Emergency Room Duty
It was a hot summer Saturday night in Pensacola and I had slept very little the night before, what with the frequent arrival of ambulances at the Emergency Room bearing people ailing in one way or another, mostly from injuries.
That was back at the time when ambulance services were provided by funeral directors, and the several funeral homes in town vied with one another for business, not only as a source of revenue, but to hopefully bond with families for that inevitable business down the road.
One black ambulance driver had made a banner number of trips the night before.
Some of the injuries -- such as a foot caught in a lawn mower -- had taken considerable time for repair, so that Friday night, after a day of duty at the Naval School of Aviation Medicine, had found me working nigh twenty-four hours straight through.

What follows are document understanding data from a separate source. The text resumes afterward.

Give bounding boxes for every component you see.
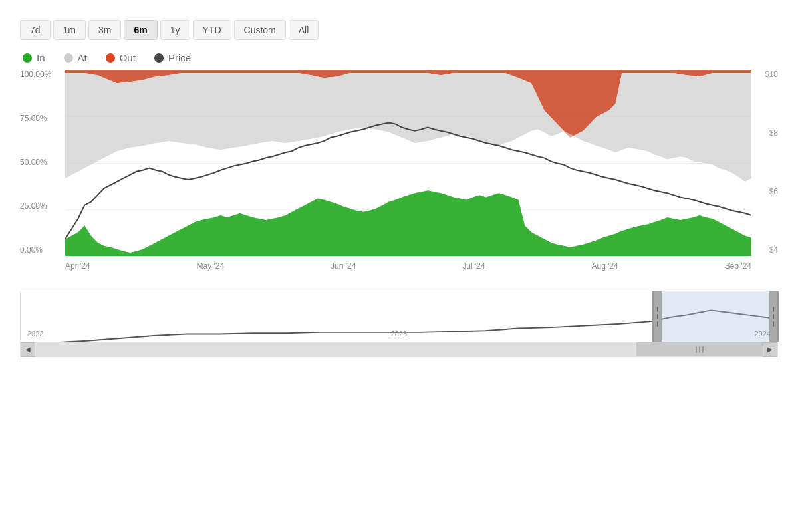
scroll-thumb[interactable] (636, 342, 763, 356)
scroll-left-btn[interactable]: ◀ (21, 342, 35, 357)
time-btn-6m[interactable]: 6m (124, 20, 157, 40)
nav-year-label: 2022 (27, 330, 43, 340)
legend-item-at: At (64, 52, 87, 63)
chart-svg-wrapper (65, 70, 751, 256)
time-btn-1m[interactable]: 1m (53, 20, 86, 40)
main-chart-svg (65, 70, 751, 256)
y-left-label: 75.00% (20, 114, 65, 123)
legend: InAtOutPrice (20, 52, 778, 63)
x-label: Jul '24 (462, 261, 485, 271)
scroll-right-btn[interactable]: ▶ (763, 342, 777, 357)
scrollbar[interactable]: ◀ ▶ (21, 342, 777, 356)
legend-item-price: Price (154, 52, 191, 63)
x-label: Apr '24 (65, 261, 90, 271)
y-left-label: 100.00% (20, 70, 65, 79)
time-btn-1y[interactable]: 1y (160, 20, 190, 40)
y-axis-left: 100.00%75.00%50.00%25.00%0.00% (20, 70, 65, 256)
y-left-label: 0.00% (20, 245, 65, 255)
legend-label-at: At (78, 52, 87, 63)
legend-item-in: In (23, 52, 45, 63)
main-chart: 100.00%75.00%50.00%25.00%0.00% $10$8$6$4 (20, 70, 778, 283)
legend-dot-out (106, 53, 115, 63)
y-axis-right: $10$8$6$4 (751, 70, 778, 256)
main-container: 7d1m3m6m1yYTDCustomAll InAtOutPrice 100.… (0, 0, 798, 532)
time-btn-custom[interactable]: Custom (234, 20, 286, 40)
legend-label-in: In (37, 52, 45, 63)
nav-year-label: 2024 (755, 330, 771, 340)
y-right-label: $8 (769, 128, 778, 138)
legend-label-price: Price (168, 52, 191, 63)
time-btn-7d[interactable]: 7d (20, 20, 51, 40)
nav-year-label: 2023 (391, 330, 407, 340)
legend-label-out: Out (120, 52, 136, 63)
legend-dot-in (23, 53, 32, 63)
y-left-label: 25.00% (20, 201, 65, 211)
scroll-track[interactable] (35, 342, 763, 356)
x-label: Aug '24 (591, 261, 618, 271)
legend-item-out: Out (106, 52, 136, 63)
y-right-label: $4 (769, 245, 778, 255)
x-axis: Apr '24May '24Jun '24Jul '24Aug '24Sep '… (65, 257, 751, 283)
time-btn-3m[interactable]: 3m (88, 20, 121, 40)
y-left-label: 50.00% (20, 158, 65, 167)
legend-dot-price (154, 53, 164, 63)
x-label: Jun '24 (331, 261, 356, 271)
y-right-label: $6 (769, 187, 778, 196)
navigator-year-labels: 202220232024 (21, 330, 777, 340)
navigator[interactable]: 202220232024 ◀ ▶ (20, 291, 778, 357)
time-btn-all[interactable]: All (289, 20, 319, 40)
y-right-label: $10 (765, 70, 778, 79)
x-label: Sep '24 (725, 261, 751, 271)
time-btn-ytd[interactable]: YTD (193, 20, 231, 40)
legend-dot-at (64, 53, 73, 63)
time-range-bar: 7d1m3m6m1yYTDCustomAll (20, 20, 778, 40)
x-label: May '24 (197, 261, 225, 271)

I was "moonlighting" for the weekend at the local civilian hospital, and looking forward to an easier time Saturday night when I came back on duty.
However, to my dismay there were several cases waiting for my attention when I arrived in the late afternoon.
I worked throughout the supper hour and began to realize that most of the patients this session had injuries from mayhem of one sort or another.
After several hours I had caught up and was taking a breather on the outside covered platform at the stretcher entrance when another ambulance arrived.
The driver was my acquaintance who had made so many trips on the night before.
Greeting him I said: "Now listen, George, you kept me awake all last night. I hope you'll take this ambulance back to town and keep it there tonight".
He gave me a big grin and answered: "But, Doctor, these folks got paid today and they're gonna have a big time tonight with money in their pockets. Last night was accident night -- Tonight is purpose night!"